__Stored data__:
○ ○ ○ ○ ○ ○ ○
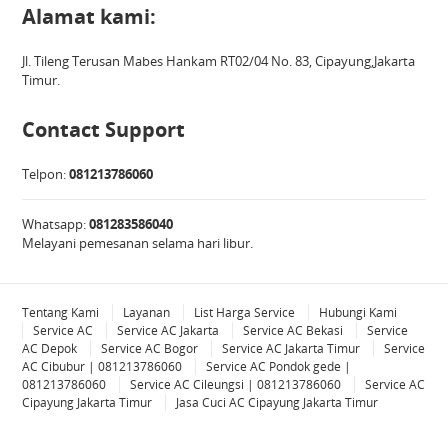
Alamat kami:
Jl. Tileng Terusan Mabes Hankam RT02/04 No. 83, Cipayung,Jakarta
Timur.
Contact Support
Telpon:
081213786060
Whatsapp:
081283586040
Melayani pemesanan selama hari libur.
Tentang Kami
Layanan
List Harga Service
Hubungi Kami
Service AC
Service AC Jakarta
Service AC Bekasi
Service
AC Depok
Service AC Bogor
Service AC Jakarta Timur
Service
AC Cibubur | 081213786060
Service AC Pondok gede |
081213786060
Service AC Cileungsi | 081213786060
Service AC
Cipayung Jakarta Timur
Jasa Cuci AC Cipayung Jakarta Timur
○ ○ ○ ○ ○ ○ ○
__What to work on__:
From the data, pick out every line that includes "Timur".

__Written answer__:
Timur.
Service AC Jakarta Timur
Cipayung Jakarta Timur
Jasa Cuci AC Cipayung Jakarta Timur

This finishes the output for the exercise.